The town will hold a special election in November to fill the spot Lesko will be vacating. Deputy Supervisor Kathy Walsh (R-Centereach) will be the acting supervisor until the special election.

Lesko will become the first executive director of Accelerate Long Island, a collaborative economic growth initiative that involves the Long Island Association, Brookhaven Town and research institutions.

"In the time that I've worked with Mark, we've made our entire plan and agenda about moving forward," Beedenbender said in a phone interview Wednesday. "There's more to do, and that's why I'm running. We're on the right track."

Democratic Committee Chairman Marc Alessi said Beedenbender was chosen because of his experience at the town and his drive for the position.

"He's our guy," Alessi said in a phone interview Tuesday. "All the candidates that were originally interested saw how passionate Brian is … and we all decided he's our best candidate."

In a previous interview, Alessi said the two top candidates were Beedenbender and Patchogue Mayor Paul Pontieri.

Prior to arriving in Brookhaven, Beedenbender served one term as a Suffolk County legislator before losing his re-election bid to Legislator Tom Muratore (R-Ronkonkoma) in 2009. He was also a legislative aide to former Suffolk County Executive Steve Levy from June 2004 through December 2007.

Beedenbender, 32, said he learned a lot from Lesko, especially about working with business owners throughout the town. He said he would continue to meet with them to help spur job growth.

Alessi doesn't think Beedenbender's lack of experience in elected office will hurt him in the eyes of the voters.

"I think the voters aren't looking for career politicians," he said. "I think at the end of the day, they're looking for someone who can do the job."

Alessi said Beedenbender's experience working for the town and on its budget made the decision easier.

Jesse Garcia, Brookhaven Town Republican Committee chairman, said it was "irrelevant who the Democrats put forward" and that his party had already "soundly" defeated Beedenbender in the past.

Beedenbender called his loss in 2009 a "foolish argument" to bring up in this race. "I lost an election. It happens," he said. "But I'm running for Brookhaven town supervisor. I have the experience. I know Brookhaven."

Although the Republican Committee has not yet formally chosen an opponent for Beedenbender, Suffolk County Legislator Ed Romaine (R-Center Moriches) announced that he was seeking the party's nomination.

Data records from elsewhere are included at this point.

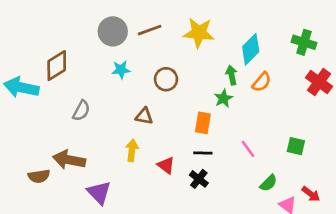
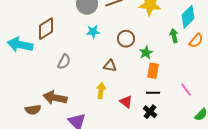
green star: (223, 98) -> (146, 53), moved

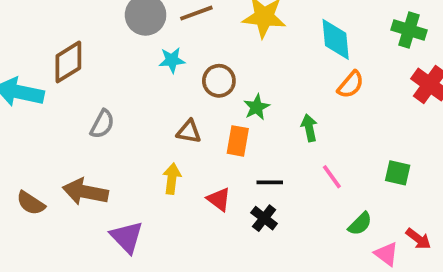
cyan diamond: (188, 17) -> (336, 39), turned -50
cyan star: (93, 32) -> (172, 60), moved
green arrow: (174, 36) -> (309, 128), moved
orange rectangle: (153, 71) -> (238, 141), moved
brown semicircle: (33, 110) -> (31, 203), moved, turned 42

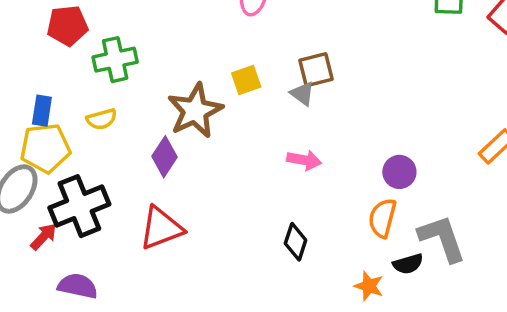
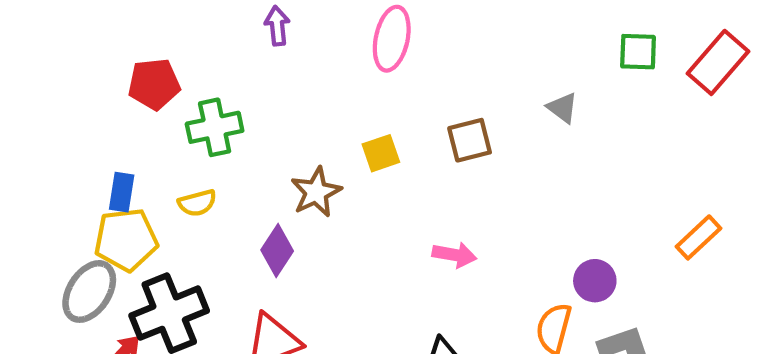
gray triangle: (302, 94) -> (562, 108), moved
brown star: (195, 111) -> (316, 192), size x0.7
purple circle: (399, 172) -> (595, 281), moved

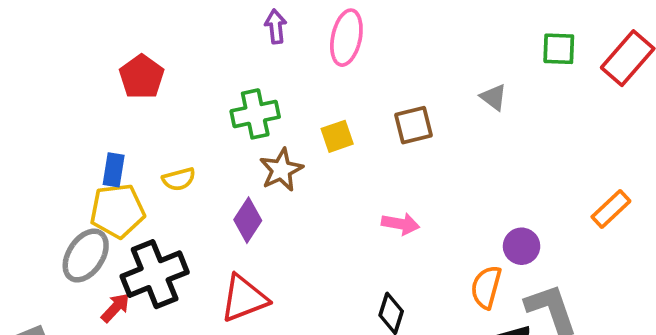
purple arrow: (277, 26) -> (276, 26), moved
red pentagon: (154, 84) -> (142, 77), turned -30
green cross: (215, 127) -> (255, 114), moved

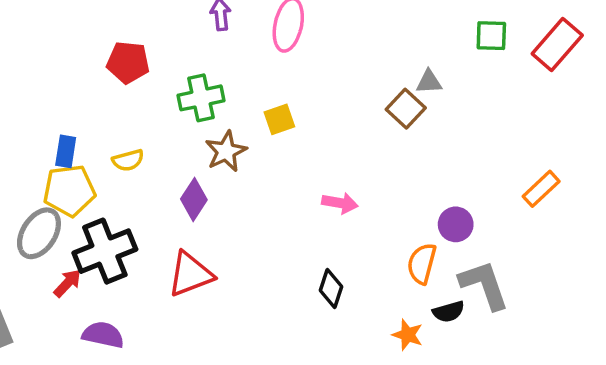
red pentagon: (142, 77) -> (128, 62), moved, turned -30
gray triangle: (494, 97) -> (429, 82), turned -40
brown square: (413, 125) -> (406, 109), moved, turned -33

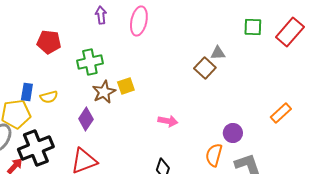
yellow square: (279, 119) -> (126, 86), moved
blue rectangle: (66, 151) -> (27, 92), moved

"As town supervisor, I will consolidate government functions, increase accountability, end deficit spending and work to develop waste management alternatives," he said in a statement.

"We will 'reinvent Brookhaven' by [streamlining] government, by making it more responsive to its residents, by working to resolve quality-of-life issues, by making our town a better place to create jobs and by preserving our environment," Romaine added.

Garcia said his committee will meet within a week to discuss who will be its candidate, but declined to say when an announcement would be made. He said the party is "very excited" that Romaine is interested in the position.

Garcia said Muratore and Assemblymen Dean Murray (R-East Patchogue) and Dan Losquadro (R-Shoreham) had expressed interest. However, the latter two are running for re-election to their state positions.

Walsh, who was reelected last November without the backing of her party, said she "hasn't had any conversations" with the GOP about running in the special election, though she would be "honored" to do so.

Councilman Dan Panico (R-Manorville) was critical of Lesko's timing in leaving the town.

"We as elected officials have a responsibility to the people who have given us the privilege to serve, and he is essentially reneging on that responsibility during extremely tough budgetary times," Panico said.

Panico said his No. 1 priority is to get the budget ready and that it was too early to say if he would run for the supervisor position in the special election.